How good are current pocket based 3D generative models? : The benchmark set and evaluation on protein pocket based 3D molecular generative models

Ting Ran,Haoyang Liu,Yifei Qin,Zhangming Niu,Mingyuan Xu,Jiaqiang Wu,Xianglu Xiao,Jinping Lei,Hongming Chen
DOI: https://doi.org/10.26434/chemrxiv-2024-2qgpb
2024-08-12
Abstract:The development of three-dimensional (3D) molecular generative model based on protein pockets has recently attracted a lot of attentions. This type of model aims to achieve the simultaneous generation of molecular graph and 3D binding conformation under the constraint of protein binding. Various pocket based generative models have been proposed, however, currently there is a lack of systematic and objective evaluation metrics for these models. To address this issue, a comprehensive benchmark dataset, named as POKMOL-3D, is proposed to evaluate protein pocket based 3D molecular generative models. It includes 32 protein targets together with their known active compounds as a test set to evaluate the versatility of generation models to mimick the real-world scenario. Additionally, a series of 2D and 3D evaluation metrics was integrated to assess the quality of generated molecular structures and their binding conformations. It is expected that this work can enhance our comprehension of the effectiveness and weakness of current 3D generative models, and stimulate the discussion on challenges and useful guidance for developing next wave of molecular generative models.
Chemistry
What problem does this paper attempt to address?
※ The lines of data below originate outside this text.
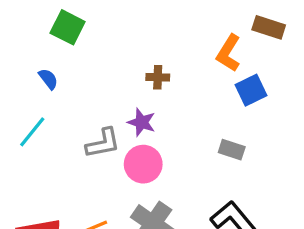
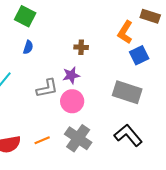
blue semicircle: (48, 79) -> (28, 47), moved, turned 56
purple star: (142, 122) -> (71, 75), turned -30
gray rectangle: (232, 150) -> (127, 92), size x1.8

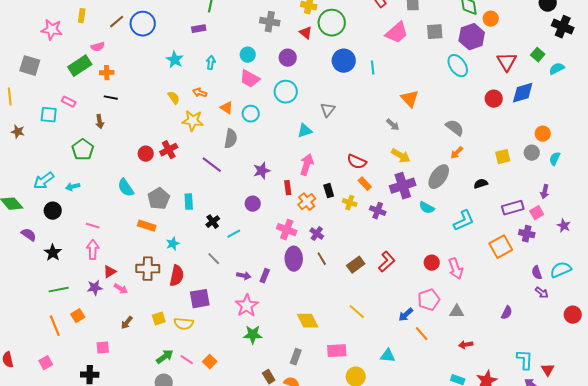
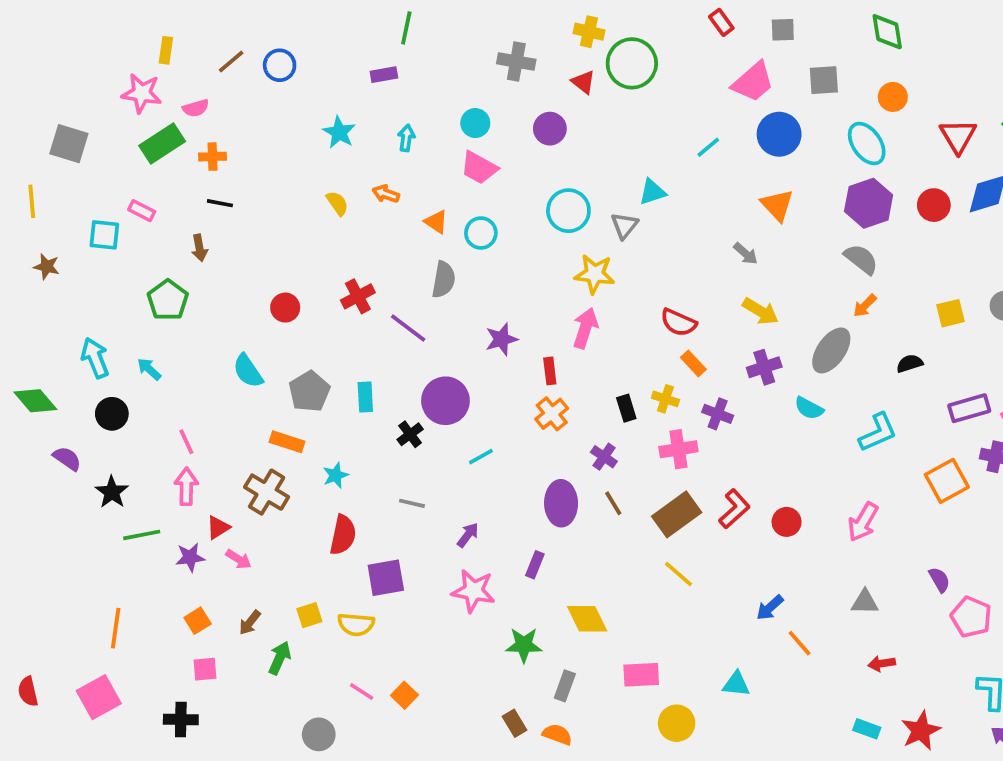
orange circle: (491, 19) -> (893, 97), moved
blue circle: (143, 24) -> (280, 65), size x0.7
pink star: (52, 30) -> (142, 93), moved
purple hexagon: (472, 37) -> (869, 203), moved
blue circle: (344, 61) -> (779, 134), moved
cyan line: (373, 68) -> (708, 147), turned 56
cyan circle: (286, 92) -> (568, 211), moved
yellow star: (193, 121) -> (595, 274), moved
cyan triangle: (305, 131) -> (652, 192), moved
red cross: (169, 150) -> (358, 296), moved
cyan arrow: (44, 181) -> (95, 358), turned 105
purple cross: (403, 186) -> (764, 367), size x0.7
cyan arrow: (73, 187) -> (149, 369), turned 56
black rectangle: (329, 191) -> (626, 408), moved
orange cross: (307, 202) -> (552, 414), moved
purple circle: (253, 204) -> (445, 401), moved, size x1.6
pink line: (93, 226) -> (186, 442), turned 48
pink cross: (287, 230) -> (678, 449), moved, turned -30
cyan line: (234, 234) -> (481, 457), moved
gray line: (214, 259) -> (412, 503), turned -32
red circle: (432, 263) -> (787, 522), moved
brown rectangle: (356, 265) -> (677, 514), size x1.4
brown cross: (148, 269) -> (267, 492), moved, turned 30
pink arrow: (456, 269) -> (863, 522), turned 50
purple arrow: (244, 276) -> (468, 535), turned -64
purple rectangle: (265, 276) -> (535, 565), moved
green line: (59, 290) -> (142, 535), moved
pink pentagon: (429, 300) -> (971, 617), moved, turned -30
pink star: (247, 306) -> (473, 591), turned -30
yellow line: (357, 312) -> (678, 574), moved
purple semicircle: (507, 313) -> (939, 580), moved, turned -56
orange square: (78, 316) -> (198, 621), moved
orange line: (55, 326) -> (116, 628), turned 30
green star: (253, 335) -> (524, 645), moved
green arrow: (165, 357) -> (280, 658), moved, turned -30
pink square: (46, 363) -> (99, 697), size x1.6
The main focus of this paper is the quality assessment and comparison of current 3D molecule generation models based on protein pockets. Specifically, the research team created a comprehensive benchmark dataset (named POKMOL-3D) to evaluate the 3D molecule generation capabilities of these models under protein pocket constraints. The core issues addressed by the paper include: 1. **Lack of unified evaluation standards**: Although various 3D molecule generation models based on protein pockets have been proposed, there is currently a lack of a systematic and objective evaluation system to assess the performance of these models. 2. **Model quality evaluation**: By proposing a series of evaluation metrics, including sampling speed and target failure rate, to assess the overall performance of the models. 3. **Molecular structure quality**: Using multiple 2D and 3D evaluation metrics to assess the quality of the generated molecular structures. 4. **Active molecule recovery capability**: Evaluating the similarity between the generated molecules and known active molecules to measure the model's ability to generate potential active compounds. 5. **Target binding-related scoring**: Assessing the ability of the generated molecules to bind to specific protein pockets, including in situ scoring without further pose optimization and rescoring after redocking. In summary, this paper aims to provide a systematic evaluation framework for 3D molecule generation models based on protein pockets by constructing a comprehensive benchmark dataset and a series of evaluation metrics, thereby promoting the development and technological advancement in this field.